少年事件
少年事件とはどのようなもので、手続きはどうなっていますか
少年事件という言葉はよく耳にされていると思いますが、ここでは「満20歳未満の未成年者」のことをすべて少年と呼んでいます。つまり、日常一般的には「少女」と呼ばれる女子も含め「少年」と呼ばれています。
少年事件は、少年の年齢や非行事実の態様によって、次の3つに分類されます。
①犯罪少年の事件
… 14歳以上20歳未満の人が「犯罪」を犯した場合
②触法少年の事件
… 実質的には罪を犯している(行為態様は①と違いはない)が、その行為の時に14歳未満であったため、刑法で犯罪を犯したことにはならない、とされる場合
③虞犯(ぐはん)少年の事件
… 20歳未満で、保護者の正当な監督に従わないなどの不良行為があり、その性格や環境からみて、将来犯罪を犯すおそれがある、とされた場合
※「犯罪少年」「触法少年」「虞犯少年」をまとめて「非行少年」と呼ぶこともあります
それでは以下、少年事件の流れ(手続き)をご説明します。一般的な成人の刑事手続き、刑事裁判と対比すると、その特徴がつかみやすいと思います。

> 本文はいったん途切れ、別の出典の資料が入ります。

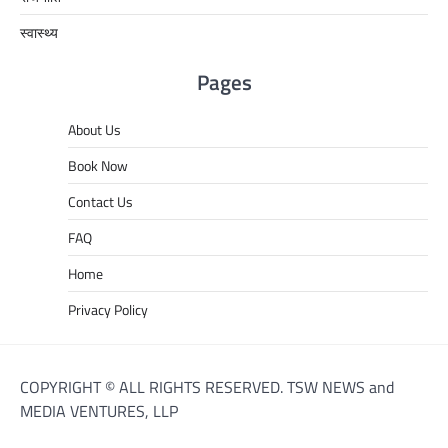
स्वास्थ्य
Pages
About Us
Book Now
Contact Us
FAQ
Home
Privacy Policy
COPYRIGHT © ALL RIGHTS RESERVED. TSW NEWS and
MEDIA VENTURES, LLP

少年事件は、検察官が犯罪の疑いがない・不十分などを理由に不起訴とする場合を除き、家庭裁判所に送致されます。家裁では検察から送られた事件記録や家裁調査官の調査結果を検討し、成人の刑事裁判に当たる「少年審判」を開始するかどうかを決定します。審判を開始する決定がされた場合、その審判は非公開で行われます。公開が原則の成人の刑事裁判と異なる点です。また少年審判には通常、検察官は立ち会いませんが、事実認定のため必要がある場合は、検察官が関与することもあります。
審判の結果は、大きく、①検察官送致、②保護処分、③知事・児童相談所長送致(18歳未満に限る)、④不処分--に分けられます。非行少年についてはその立ち直りを第一に考えて対処するというのが日本の法律(少年法)ですが、非行事実の態様や反省の様子などに照らして、少年とは言え一般の刑事処分を受けさせる必要がある、と判断された場合が①です。いったん送致を受けた事件を再び検察に戻すので、「逆送(ぎゃくそう)」とも呼ばれます。なお、故意の犯罪行為により被害者を死亡させた事件で、罪を犯したとき満16歳以上の少年については、この逆送が原則になっています。
②の保護処分は、具体的にはさらに細かくいろいろな種類があります。a)保護観察、b)児童自立支援施設又は児童養護施設送致、c)少年院送致--です。a)は保護観察所の保護観察官や保護司(法務大臣から委嘱を受けた非常勤の民間人です)と定期的に面談し、生活状況を報告して指導を受けながら立ち直りを進めていくものです。これに対し、b)とc)は施設に収容される処分で、認定された非行事実の態様や少年の年齢、性格などによって、入る施設が分かれています。